Greenpeace Reaction to Bush Administration’s Gutting of the National Forest Management Act
The following is a statement from Pamela Wellner, Senior Forest Campaigner for Greenpeace on the changes to the National Forest Management Act that the Bush administration announced yesterday:
"Once again, the Bush administration is continuing its tradition of announcing drastic policy changes just before a major holiday, the public and the media are least attentive. And once again, at a time when trees are celebrated as a symbol of the holidays, the Bush administration is giving away our national forests as a Christmas gift to big industry."
"Almost exactly a year ago, the Bush administration gave logging companies greater access to the crown jewel of national forests by exempting the Tongass in Alaska from the Roadless Rule. Now the Bush administration is opening up all national forests to greater industrial exploitation.
"The Bush administration's proposal to gut the National Forest Management Act is outrageous, not just for its complete disregard for scientific review but also for its arrogant restrictions on public participation in decisions regarding the future of national forests.
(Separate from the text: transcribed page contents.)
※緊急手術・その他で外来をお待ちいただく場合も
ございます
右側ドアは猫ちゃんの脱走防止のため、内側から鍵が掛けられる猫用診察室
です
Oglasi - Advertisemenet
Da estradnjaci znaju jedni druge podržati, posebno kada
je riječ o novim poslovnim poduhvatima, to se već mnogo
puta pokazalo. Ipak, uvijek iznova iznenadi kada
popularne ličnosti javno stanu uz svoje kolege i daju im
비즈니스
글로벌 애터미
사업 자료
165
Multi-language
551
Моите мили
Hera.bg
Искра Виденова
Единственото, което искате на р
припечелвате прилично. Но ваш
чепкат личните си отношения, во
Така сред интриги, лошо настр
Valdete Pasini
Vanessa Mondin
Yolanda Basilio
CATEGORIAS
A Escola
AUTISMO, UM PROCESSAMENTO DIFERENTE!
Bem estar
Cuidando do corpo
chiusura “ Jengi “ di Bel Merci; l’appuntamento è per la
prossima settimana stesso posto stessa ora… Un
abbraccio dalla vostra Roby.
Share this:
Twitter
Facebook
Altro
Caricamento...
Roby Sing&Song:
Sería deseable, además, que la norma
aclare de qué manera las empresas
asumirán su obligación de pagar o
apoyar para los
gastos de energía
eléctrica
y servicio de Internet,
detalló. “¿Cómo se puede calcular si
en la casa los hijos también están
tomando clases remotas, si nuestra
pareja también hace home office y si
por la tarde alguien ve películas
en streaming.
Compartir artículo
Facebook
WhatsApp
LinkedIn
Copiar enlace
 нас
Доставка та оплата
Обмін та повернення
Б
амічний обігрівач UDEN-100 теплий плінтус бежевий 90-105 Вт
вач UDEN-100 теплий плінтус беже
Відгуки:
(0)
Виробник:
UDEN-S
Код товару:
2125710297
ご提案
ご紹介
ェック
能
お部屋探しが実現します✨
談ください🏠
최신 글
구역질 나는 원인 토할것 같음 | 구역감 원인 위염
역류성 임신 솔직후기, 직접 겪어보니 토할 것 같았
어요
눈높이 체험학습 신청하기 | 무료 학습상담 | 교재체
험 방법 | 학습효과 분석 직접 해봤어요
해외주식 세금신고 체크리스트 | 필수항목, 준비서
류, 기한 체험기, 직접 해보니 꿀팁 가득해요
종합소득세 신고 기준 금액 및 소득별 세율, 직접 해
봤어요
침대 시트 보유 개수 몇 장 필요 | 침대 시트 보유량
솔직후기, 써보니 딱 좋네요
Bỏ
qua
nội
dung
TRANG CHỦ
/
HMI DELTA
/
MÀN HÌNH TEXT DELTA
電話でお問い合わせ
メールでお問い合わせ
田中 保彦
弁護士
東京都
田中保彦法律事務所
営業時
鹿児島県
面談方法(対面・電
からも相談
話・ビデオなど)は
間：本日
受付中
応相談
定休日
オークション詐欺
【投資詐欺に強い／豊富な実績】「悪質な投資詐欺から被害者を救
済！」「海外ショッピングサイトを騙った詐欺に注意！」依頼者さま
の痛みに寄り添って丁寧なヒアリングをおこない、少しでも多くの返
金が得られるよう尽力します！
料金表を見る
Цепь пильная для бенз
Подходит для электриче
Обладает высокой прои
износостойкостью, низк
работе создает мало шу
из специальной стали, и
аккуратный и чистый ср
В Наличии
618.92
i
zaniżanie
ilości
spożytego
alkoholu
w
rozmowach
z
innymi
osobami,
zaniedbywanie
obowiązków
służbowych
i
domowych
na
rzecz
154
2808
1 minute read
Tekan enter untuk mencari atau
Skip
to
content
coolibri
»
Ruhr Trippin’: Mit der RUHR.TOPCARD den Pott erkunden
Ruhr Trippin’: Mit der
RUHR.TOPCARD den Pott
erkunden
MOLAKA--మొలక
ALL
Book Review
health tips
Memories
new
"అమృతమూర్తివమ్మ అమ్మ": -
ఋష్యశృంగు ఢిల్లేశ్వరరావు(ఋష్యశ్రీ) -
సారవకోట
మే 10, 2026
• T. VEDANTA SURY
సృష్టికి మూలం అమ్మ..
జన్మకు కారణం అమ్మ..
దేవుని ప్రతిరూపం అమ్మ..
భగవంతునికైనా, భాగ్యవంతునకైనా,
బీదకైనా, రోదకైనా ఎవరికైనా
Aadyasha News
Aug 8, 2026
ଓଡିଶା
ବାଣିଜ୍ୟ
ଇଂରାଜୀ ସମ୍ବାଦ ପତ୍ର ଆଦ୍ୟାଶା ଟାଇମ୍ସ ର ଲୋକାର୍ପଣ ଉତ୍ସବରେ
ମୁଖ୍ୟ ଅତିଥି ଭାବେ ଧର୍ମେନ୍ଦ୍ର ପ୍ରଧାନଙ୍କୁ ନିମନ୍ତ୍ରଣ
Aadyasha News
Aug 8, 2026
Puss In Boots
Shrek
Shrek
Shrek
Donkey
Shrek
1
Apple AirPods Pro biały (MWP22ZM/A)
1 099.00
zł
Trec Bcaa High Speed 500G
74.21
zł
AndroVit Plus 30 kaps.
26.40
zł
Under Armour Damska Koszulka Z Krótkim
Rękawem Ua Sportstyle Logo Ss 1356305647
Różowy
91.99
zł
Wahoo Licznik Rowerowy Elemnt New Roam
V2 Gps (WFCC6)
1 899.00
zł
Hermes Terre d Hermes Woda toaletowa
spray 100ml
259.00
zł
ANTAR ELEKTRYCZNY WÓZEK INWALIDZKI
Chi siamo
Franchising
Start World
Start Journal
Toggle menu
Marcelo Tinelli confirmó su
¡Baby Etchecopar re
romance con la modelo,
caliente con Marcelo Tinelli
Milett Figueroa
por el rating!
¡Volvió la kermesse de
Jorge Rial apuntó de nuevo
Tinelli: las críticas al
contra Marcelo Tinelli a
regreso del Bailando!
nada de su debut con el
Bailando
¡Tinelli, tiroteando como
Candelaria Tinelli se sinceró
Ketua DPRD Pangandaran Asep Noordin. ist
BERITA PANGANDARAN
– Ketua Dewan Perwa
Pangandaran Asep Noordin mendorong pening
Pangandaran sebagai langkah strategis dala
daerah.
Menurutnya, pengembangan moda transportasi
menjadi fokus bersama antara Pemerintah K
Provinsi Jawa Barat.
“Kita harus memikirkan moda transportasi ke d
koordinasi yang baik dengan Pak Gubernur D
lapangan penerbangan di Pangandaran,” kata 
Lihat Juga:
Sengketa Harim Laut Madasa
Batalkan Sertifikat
"This is not only an environmental issue. It is an issue of fiscal responsibility. Logging in national forests costs millions of dollars a year in government subsidies. Taxpayer money is being used to destroy forests that belong to the American people. This is also a public health issue. National forests are the single largest source of drinking water, supplying clean water to more than 60 million people around the country.
"2005 marks the 100th anniversary of founding of the Forest Service. The coming year could have been a chance for the agency to redeem itself by focussing on efforts to protect and restore our national forests. Instead, under the Bush administration, the Forest Service will be extending its dubious legacy of mismanagement."